Then something hard crashed into him, and all he could see was the ground rushing up to meet him.

The cloud of chlorine gas blasted into the companions, driving them backward, searing their lungs and scorching their exposed flesh. Cal, following his own warning, was quick enough to dodge behind the stone slab, and that combined with the protection that Zev had placed on him earlier allowed him to escape most of the effects of the blast. Dana, her speed augmented by her magical boots, was even quicker, darting to the side and escaping the area of effect entirely. The other companions, however, could not escape, although Lariel and Zev, with their magical protections, suffered less than the others.

Lok took the force of the blast with his incredible fortitude of his mixed outsider and dwarven bloodlines. He’d felt the cold power of the dracolich’s gaze, but now that chill was replaced by a burning anger that flowed through his veins, blossoming as he hefted his axe with grim courage. He glanced over at Gorath, intending to coordinate his attack with the half-orc, but the ranger stood frozen, gripped by the effects of the dracolich’s paralyzing stare, his face blasted by its corrosive breath. The others had scattered, but out of the corner of his eye he saw Benzan, similarly affected.

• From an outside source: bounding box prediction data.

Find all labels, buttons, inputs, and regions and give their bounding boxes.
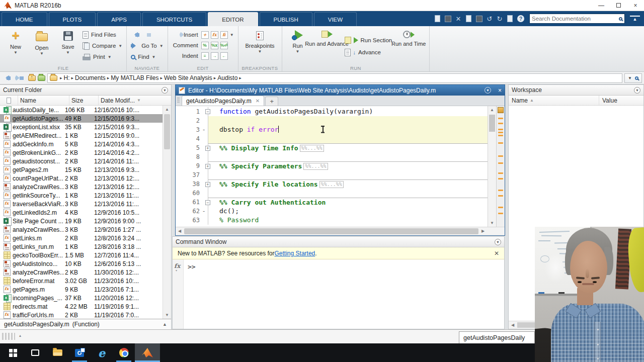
file-row[interactable]: analyzeCrawlRes...3 KB12/9/2016 1:27 ... bbox=[0, 225, 163, 234]
code-text[interactable] bbox=[208, 170, 488, 179]
code-text[interactable]: +%% Specify File locations%%...%% bbox=[208, 179, 488, 189]
code-text[interactable]: % Password bbox=[208, 216, 488, 225]
insert-dropdown-arrow[interactable]: ▼ bbox=[230, 33, 234, 37]
code-line-62[interactable]: 62-dc(); bbox=[176, 207, 488, 216]
column-icon[interactable] bbox=[0, 96, 18, 105]
file-row[interactable]: redirects.mat4.22 MB11/19/2016 9:1... bbox=[0, 302, 163, 311]
workspace-column-name[interactable]: Name▲ bbox=[509, 96, 599, 105]
banner-close-icon[interactable]: ✕ bbox=[494, 250, 499, 257]
search-documentation-box[interactable] bbox=[529, 14, 625, 24]
code-text[interactable] bbox=[208, 189, 488, 198]
code-text[interactable]: dbstop if error bbox=[208, 125, 488, 134]
analyzer-warning-marker[interactable] bbox=[498, 132, 503, 133]
breakpoints-dropdown-arrow[interactable]: ▼ bbox=[258, 49, 262, 54]
code-text[interactable]: dc(); bbox=[208, 207, 488, 216]
breakpoints-button[interactable]: Breakpoints▼ bbox=[243, 28, 278, 64]
copy-icon[interactable] bbox=[466, 15, 471, 22]
advance-button[interactable]: ↓Advance bbox=[345, 47, 392, 57]
expand-fold-icon[interactable]: + bbox=[205, 182, 210, 187]
editor-file-tab[interactable]: getAudistoPagesDaily.m ✕ bbox=[182, 96, 264, 106]
editor-menu-icon[interactable]: ▼ bbox=[485, 87, 491, 94]
analyzer-warning-marker[interactable] bbox=[498, 123, 503, 124]
expand-fold-icon[interactable]: + bbox=[205, 164, 210, 169]
code-line-8[interactable]: 8 bbox=[176, 152, 488, 161]
ribbon-tab-editor[interactable]: EDITOR bbox=[208, 12, 258, 26]
file-row[interactable]: exceptionList.xlsx35 KB12/15/2016 9:3... bbox=[0, 123, 163, 131]
redo-icon[interactable]: ↻ bbox=[496, 15, 504, 23]
file-row[interactable]: getAudistoPages...49 KB12/15/2016 9:3... bbox=[0, 114, 163, 123]
save-dropdown-arrow[interactable]: ▼ bbox=[66, 50, 70, 55]
code-line-9[interactable]: 9+%% Specify Parameters%%...%% bbox=[176, 161, 488, 170]
back-icon[interactable] bbox=[131, 31, 142, 39]
breadcrumb-item[interactable]: Documents bbox=[75, 74, 106, 81]
paste-icon[interactable] bbox=[476, 16, 482, 22]
code-line-61[interactable]: 61−%% Carry out Authentication bbox=[176, 198, 488, 207]
new-script-icon[interactable] bbox=[435, 15, 440, 22]
ribbon-tab-view[interactable]: VIEW bbox=[314, 12, 357, 26]
file-row[interactable]: getlinkSourceTy...1 KB12/13/2016 11:... bbox=[0, 191, 163, 200]
code-text[interactable] bbox=[208, 116, 488, 125]
taskbar-start-button[interactable] bbox=[2, 343, 24, 362]
maximize-button[interactable] bbox=[610, 0, 627, 11]
new-dropdown-arrow[interactable]: ▼ bbox=[14, 50, 18, 55]
expand-fold-icon[interactable]: + bbox=[205, 146, 210, 151]
collapse-fold-icon[interactable]: − bbox=[205, 200, 210, 205]
collapse-fold-icon[interactable]: − bbox=[205, 109, 210, 114]
tab-bar-grip[interactable] bbox=[177, 98, 180, 104]
code-line-60[interactable]: 60 bbox=[176, 189, 488, 198]
file-row[interactable]: analyzeCrawlRes...3 KB12/13/2016 12:... bbox=[0, 183, 163, 191]
ribbon-tab-plots[interactable]: PLOTS bbox=[49, 12, 96, 26]
breadcrumb-item[interactable]: Audisto bbox=[217, 74, 237, 81]
code-text[interactable]: +%% Display Time Info%%...%% bbox=[208, 143, 488, 152]
insert-fi-icon[interactable]: fi bbox=[220, 31, 228, 39]
getting-started-link[interactable]: Getting Started bbox=[275, 250, 315, 257]
file-row[interactable]: getPages2.m15 KB12/13/2016 9:3... bbox=[0, 165, 163, 174]
taskbar-chrome-button[interactable] bbox=[113, 343, 135, 362]
scroll-right-icon[interactable]: ▶ bbox=[479, 227, 487, 235]
code-text[interactable]: −function getAudistoPagesDaily(varargin) bbox=[208, 107, 488, 116]
new-tab-button[interactable]: + bbox=[265, 97, 278, 106]
file-row[interactable]: Site Page Count ...19 KB12/9/2016 9:00 .… bbox=[0, 217, 163, 225]
save-icon[interactable] bbox=[445, 16, 451, 22]
analyzer-warning-marker[interactable] bbox=[498, 142, 503, 144]
uncomment-icon[interactable]: %x bbox=[211, 42, 218, 49]
code-line-5[interactable]: 5+%% Display Time Info%%...%% bbox=[176, 143, 488, 152]
analyzer-warning-marker[interactable] bbox=[498, 135, 503, 136]
compare-button[interactable]: Compare▼ bbox=[83, 41, 122, 50]
run-and-time-button[interactable]: Run and Time bbox=[395, 28, 422, 64]
collapsed-section-badge[interactable]: %%...%% bbox=[319, 181, 344, 188]
collapsed-section-badge[interactable]: %%...%% bbox=[300, 145, 324, 152]
file-row[interactable]: trafficForUrls.m2 KB11/19/2016 7:0... bbox=[0, 311, 163, 319]
taskbar-internet-explorer-button[interactable]: e bbox=[91, 343, 113, 362]
scrollbar-thumb[interactable] bbox=[184, 228, 478, 234]
code-line-1[interactable]: 1−function getAudistoPagesDaily(varargin… bbox=[176, 107, 488, 116]
address-back-icon[interactable] bbox=[2, 74, 13, 82]
file-row[interactable]: geckoToolBoxErr...1.5 MB12/7/2016 11:4..… bbox=[0, 251, 163, 259]
analyzer-warning-marker[interactable] bbox=[498, 190, 503, 191]
insert-function-icon[interactable]: fx bbox=[211, 31, 218, 39]
collapse-ribbon-button[interactable]: ▲ bbox=[630, 16, 640, 22]
file-list-scrollbar[interactable]: ▲ ▼ bbox=[163, 106, 171, 319]
open-dropdown-arrow[interactable]: ▼ bbox=[40, 51, 44, 56]
breadcrumb[interactable]: ▸H:▸Documents▸My MATLAB Files▸Web Site A… bbox=[47, 73, 622, 83]
new-button[interactable]: + New▼ bbox=[4, 28, 27, 64]
analyzer-warning-marker[interactable] bbox=[498, 129, 503, 130]
file-row[interactable]: audistoDaily_te...106 KB12/16/2016 10:..… bbox=[0, 106, 163, 114]
undo-icon[interactable]: ↺ bbox=[486, 15, 494, 23]
smart-indent-icon[interactable]: ≡ bbox=[201, 52, 209, 60]
scroll-up-icon[interactable]: ▲ bbox=[163, 106, 171, 113]
file-row[interactable]: countPageUrlPat...2 KB12/13/2016 12:... bbox=[0, 174, 163, 183]
ribbon-tab-shortcuts[interactable]: SHORTCUTS bbox=[142, 12, 206, 26]
code-line-3[interactable]: 3-dbstop if error bbox=[176, 125, 488, 134]
code-line-63[interactable]: 63% Password bbox=[176, 216, 488, 225]
file-row[interactable]: beforeError.mat3.02 GB11/23/2016 10:... bbox=[0, 277, 163, 285]
code-editor-area[interactable]: 1−function getAudistoPagesDaily(varargin… bbox=[176, 106, 505, 227]
find-button[interactable]: Find▼ bbox=[131, 52, 163, 61]
analyzer-warning-marker[interactable] bbox=[498, 207, 503, 208]
scroll-left-icon[interactable]: ◀ bbox=[509, 321, 517, 329]
scrollbar-thumb[interactable] bbox=[489, 115, 495, 132]
analyzer-warning-marker[interactable] bbox=[498, 172, 503, 174]
code-analyzer-indicator-bar[interactable] bbox=[496, 106, 505, 227]
column-size[interactable]: Size bbox=[69, 96, 99, 105]
file-row[interactable]: getBrokenLinkG...2 KB12/14/2016 4:2... bbox=[0, 148, 163, 157]
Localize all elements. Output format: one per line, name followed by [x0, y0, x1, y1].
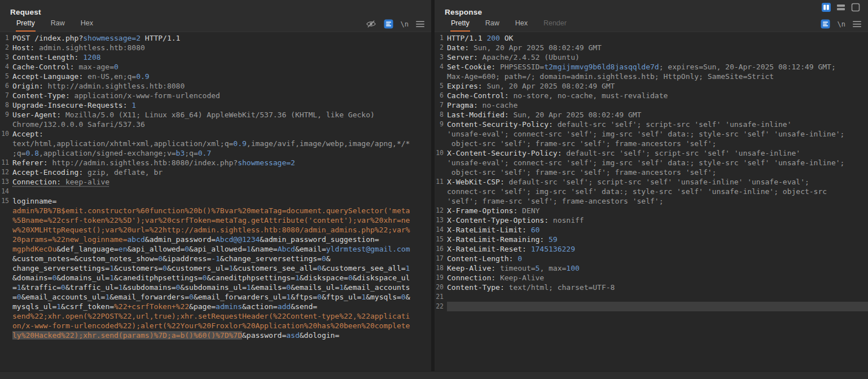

Lok knew that the best way to help his friends was to bring the fight directly to their enemy. Raising his axe, he let out a grim cry and charged headlong into battle.

Zev shrugged off the effects of the dracolich’s gaze, and his resistance spell helped him weather the effects of its poisonous cloud, but he saw that his companions had not all fared as well. The tiefling archer looked ready to collapse, held in place by dark magic, completely vulnerable. The gnoll felt the raging rush of battle fury begin to pound in his veins, but he could not leave an ally to die. He halted in his rush to knock the man prone, and called upon his connection to the natural world around him. He felt a sick taint as the corruption all around him threatened to break his link, but he fought through it and finished the enchantment. A translucent hemisphere of force appeared over the prone warrior, a barrier shaped in the form of a giant turtle shell. Zev grunted—he’d done what he could—and rushed toward the evil being that had claimed the soul of his home. He knew that death awaited him, but he felt no fear.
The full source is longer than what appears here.